The invention relates to the field of aircraft assembly technology and equipment, in particular to a five-axis linkage numerical control drilling and riveting equipment with AB rotary motion shaft double drive mechanisms.

Background technique

Riveting technology is a mechanical connection technology commonly used in the aviation manufacturing industry. Its processing technology is relatively simple, the riveting quality is easy to control, and it has the advantages of light weight and high strength. It has been widely used in the field of aviation manufacturing. The quality of traditional riveting products is greatly affected by individual factors of workers, so it is difficult to ensure stable, high-quality and efficient connections. In order to ensure the assembly quality of aircraft and improve the efficiency of aircraft assembly, it is an inevitable trend to develop automatic drilling and riveting technology and use automatic drilling and riveting equipment for automatic drilling and riveting.

The five-axis linkage CNC drilling and riveting equipment AB rotary motion shaft drive design is the core functional component of the CNC drilling and riveting machine. It is a highly integrated system integrating machinery and electricity. Most of the driving components of the AB rotary motion axis of the traditional five-axis linkage CNC machine tool are purchased modules, which have a small load-carrying capacity and cannot meet the requirements of high load-bearing capacity and high machining accuracy of the five-axis linkage CNC drilling and riveting equipment. At present, CNC processing equipment at home and abroad is developing in the direction of large-scale.
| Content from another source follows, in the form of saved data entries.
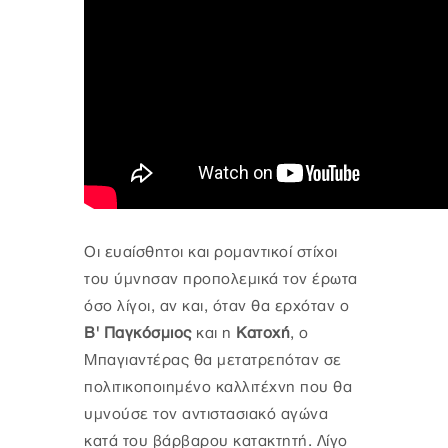
Οι ευαίσθητοι και ρομαντικοί στίχοι
του ύμνησαν προπολεμικά τον έρωτα
όσο λίγοι, αν και, όταν θα ερχόταν ο
Β' Παγκόσμιος
και η
Κατοχή
, ο
Μπαγιαντέρας θα μετατρεπόταν σε
πολιτικοποιημένο καλλιτέχνη που θα
υμνούσε τον αντιστασιακό αγώνα
κατά του βάρβαρου κατακτητή. Λίγο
The high load-carrying capacity of the machine tool, the high precision of processing, and the wide range of processing have become the salient features of large-scale CNC machine tools. Therefore, it is of great practical significance to develop a high-precision, large-carrying-capacity five-axis linkage CNC equipment AB rotary motion axis dual drive mechanism to meet the functional requirements of five-axis linkage CNC drilling and riveting equipment and heavy-load five-axis linkage CNC machine tools. .

Contents of the invention

The invention provides a five-axis linkage CNC drilling and riveting equipment with AB rotary motion shaft double drive mechanism, which adopts two A-axis servo motors to connect with the reducer, and the reducer is connected to the A-axis pinion through the A-axis gear mounting flange. The A-axis pinion gear meshes with the A-axis large gear to realize the A-axis double-drive rotary motion. The two servo motors of the B-axis are connected to the reducer, and the reducer realizes the double-driven rotary motion of the B-axis through the slewing bearing assembly at the driving end of the B-axis and the two gear pairs of the B-axis large gear stroke; the rotary motion of the A-axis and the B-axis are both limited. Bit switches and mechanical limit devices.

Concrete technical scheme of the present invention is as follows:

A five-axis linkage CNC drilling and riveting equipment with AB rotary motion axis double drive mechanism, including a three-axis movement assembly installed on a machine tool, and a driving hole-making and nail-inserting head is movably installed on the three-axis movement assembly along a relatively vertical A double-rotary motion shaft single drive mechanism for A-axis and B-axis rotation; it is characterized in that the double-rotary motion shaft single drive mechanism includes:

The three-axis motion assembly on both sides is opposite to the A-axis revolving seat that rotates around the A-axis, and the hole-inserted nail head is movably installed in the A-axis revolving seat and rotates around the B-axis;

The first servo motor and the second servo motor installed on the three-axis motion assembly, and the first A-axis pinion and the second A-axis pinion respectively matched with the first servo motor and the second servo motor;

The first A-axis large gear and the second A-axis large gear fixed on both sides of the A-axis slewing seat and meshed with the first A-axis pinion and the second A-axis pinion for transmission;

The B-axis bull gear fixedly connected with the hole-making and nail-inserting head;

The third servo motor and the fourth servo motor installed on the A-axis slewing seat respectively drive the first B-axis driving end slewing bearing assembly and the second B-axis driving end slewing bearing assembly meshing with the B-axis large gear.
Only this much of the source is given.